Dolphin maths

The Dauphiné region takes its name from the coat of arms of Count Guigues IV of Albon which featured a dolphin. ‘Dauphin’ means ‘dolphin’ in French, so I guess Dauphiné means ‘dolphinny’ or something.

Anyway, today’s stage of the Critérium du Dauphiné was a time trial and as it was almost entirely flat, we got a good idea what sort of power the main riders can produce. This then gives us a decent overview of form leading up to the Tour de France.

Good time trials

Big, hefting Tony Martin won, even though he’s been suffering some form of the shits in recent days (it wasn’t the wild shits, but even low level shits can severely compromise the performance of an endurance athlete.) Martin is basically just a pair of big teutonic thighs with a few other human components hanging off them, so this is no great surprise. Winning time trials is what he does.

Other than that, it was a great day for Team Sky, who placed four riders in the top ten: Chris Froome (3rd), Edvald Boassen-Hagen (6th), Richie Porte (7th) and Geraint Thomas (10th).

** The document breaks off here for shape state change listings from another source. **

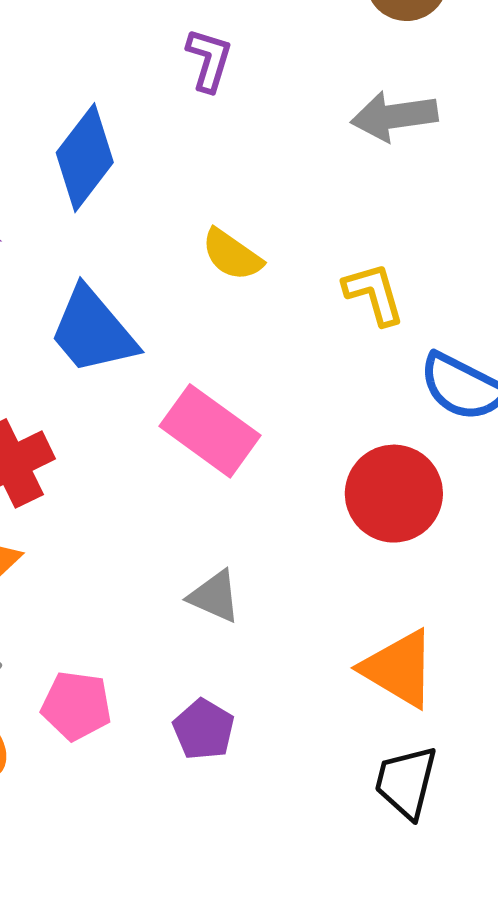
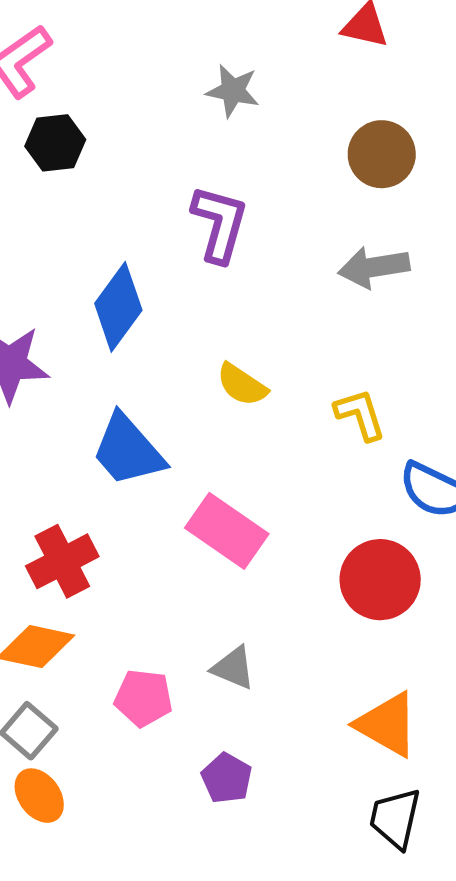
purple L-shape: (209, 60) -> (220, 224), size x1.5
pink pentagon: (76, 706) -> (143, 698), moved

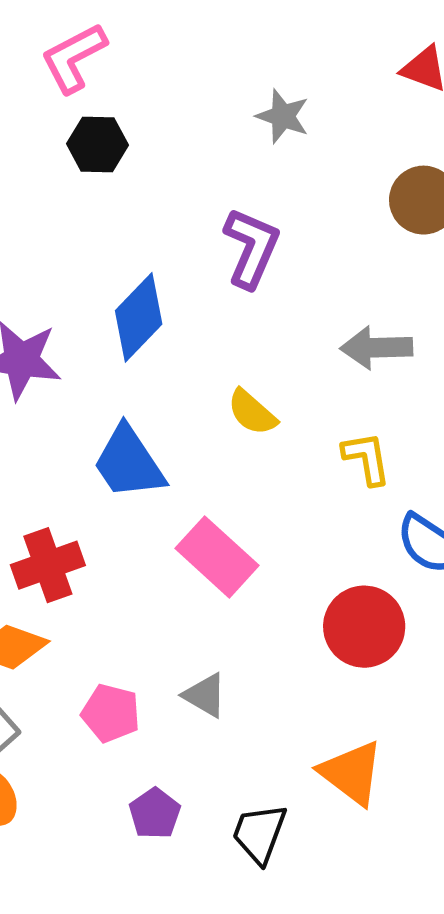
gray arrow: (374, 267) -> (376, 348), moved
purple pentagon: (227, 778) -> (155, 813), moved
black trapezoid: (395, 818) -> (259, 833), moved

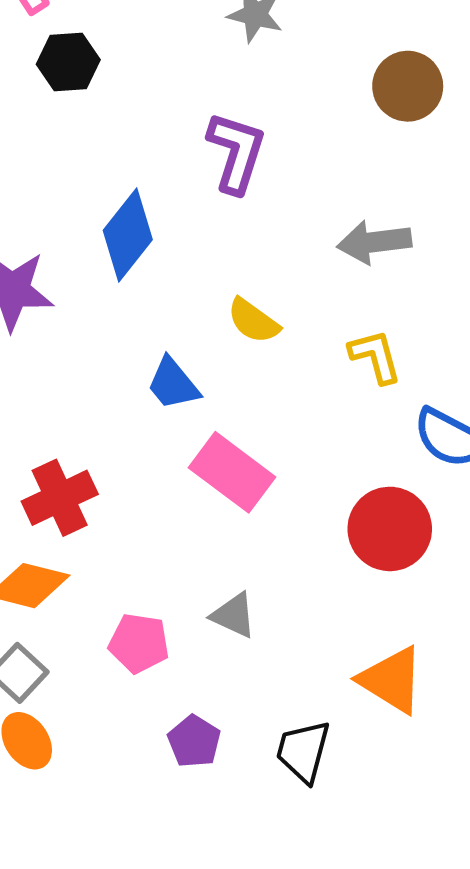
blue trapezoid: (129, 463) -> (173, 384), moved, size x0.7

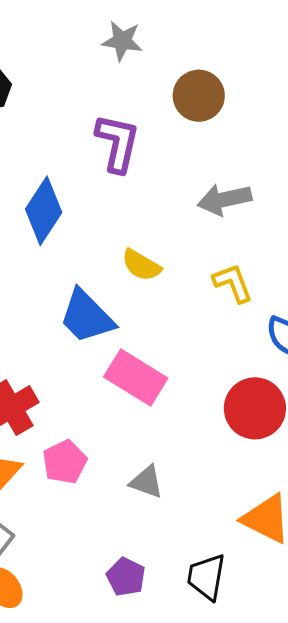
brown circle: (408, 86) -> (199, 96), moved
blue trapezoid: (173, 384) -> (87, 317), size x1.4
pink pentagon: (139, 643) -> (65, 462), moved, turned -30

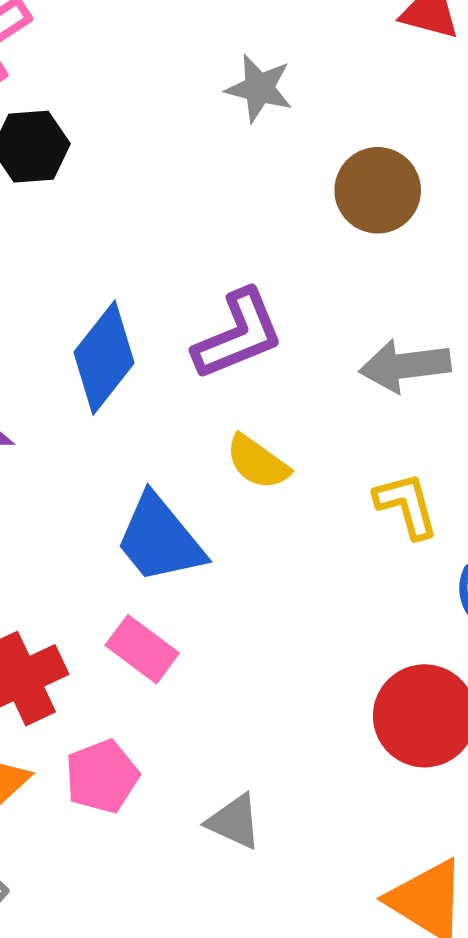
purple L-shape: (117, 143) -> (238, 335), moved, turned 50
pink rectangle: (136, 377) -> (142, 649), moved, size x0.7

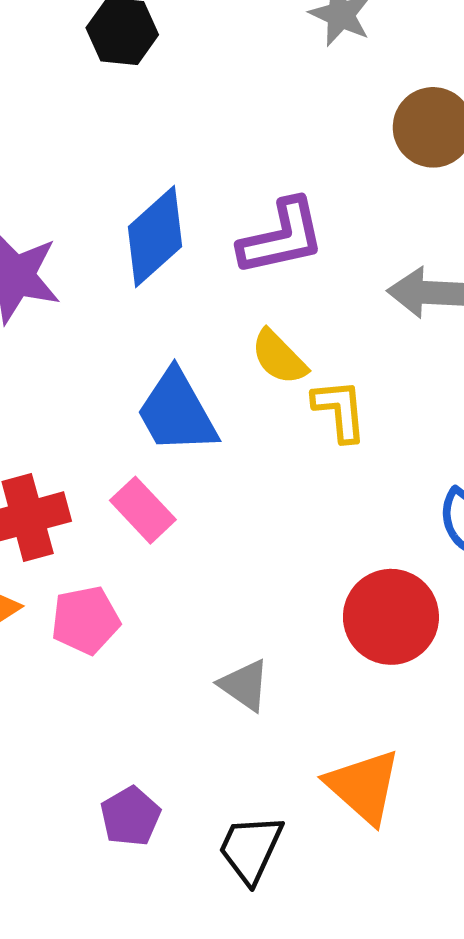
yellow L-shape: (406, 505) -> (340, 410), moved
gray triangle: (234, 822) -> (244, 685), moved

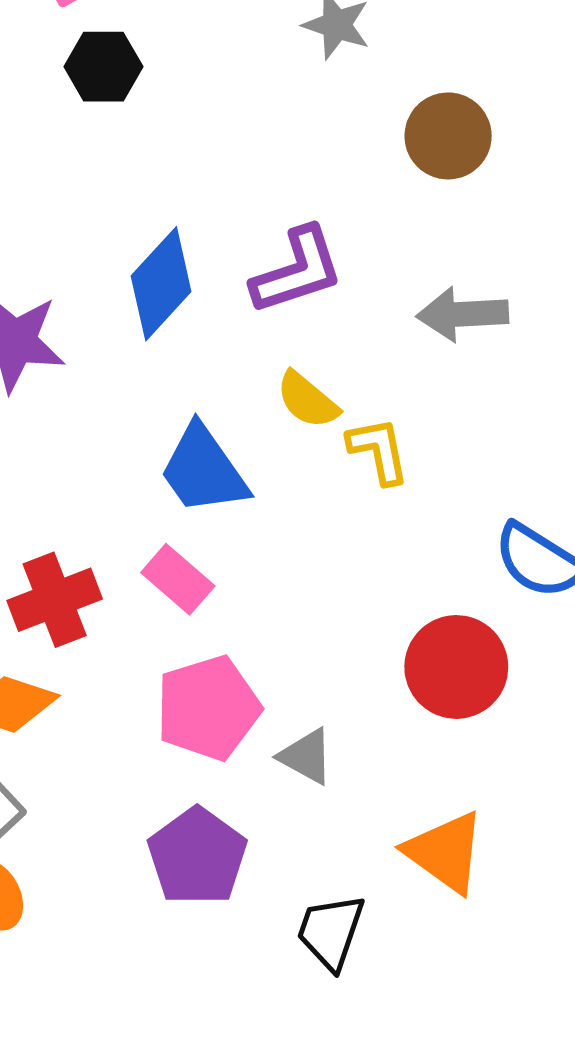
pink pentagon: (85, 620) -> (208, 708), moved, size x1.4
purple pentagon: (130, 816) -> (197, 856), moved, size x1.5

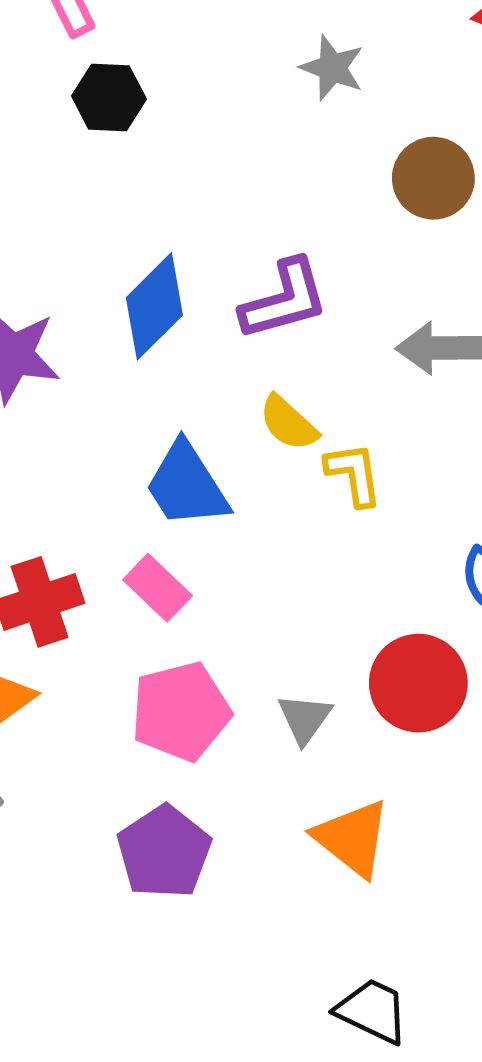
gray triangle: (306, 756) -> (305, 718), moved, turned 34
orange triangle: (445, 852) -> (352, 838), moved
black trapezoid: (331, 932) -> (372, 1011), moved, turned 94

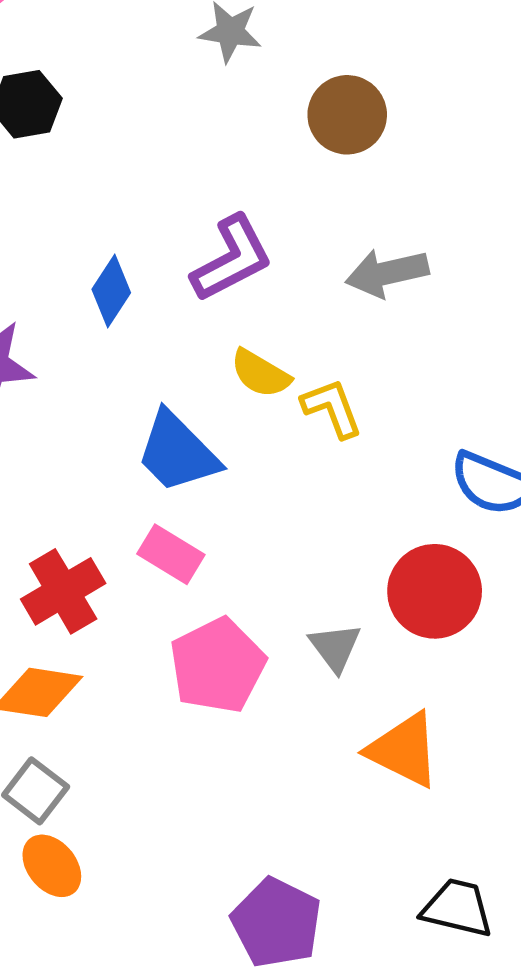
blue diamond: (154, 306) -> (111, 291), size x0.7
purple pentagon: (164, 852) -> (276, 923), moved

Finally, the rider of (the name) Rohan came second. Young Aussie, Rohan Dennis, produced a cracking ride and has actually taken the yellow jersey.

Bad time trials

Alejandro Valverde and Joaquim Rodriguez lost a couple of minutes or so to Froome, but that’s no great surprise. They’re very much not Tony Martin. Their thing is moving at pace up the steepest slopes. Flat land does them no favours.

Rather more significantly, Alberto Contador finished between them, forming a big Spanish time-loss sandwich where both slices of bread and the filling are all little Spaniards on bicycles. He said that it was because he had allergy problems. Personally, I think allergies are a huge genetic flaw. People with allergies would die out in the wild.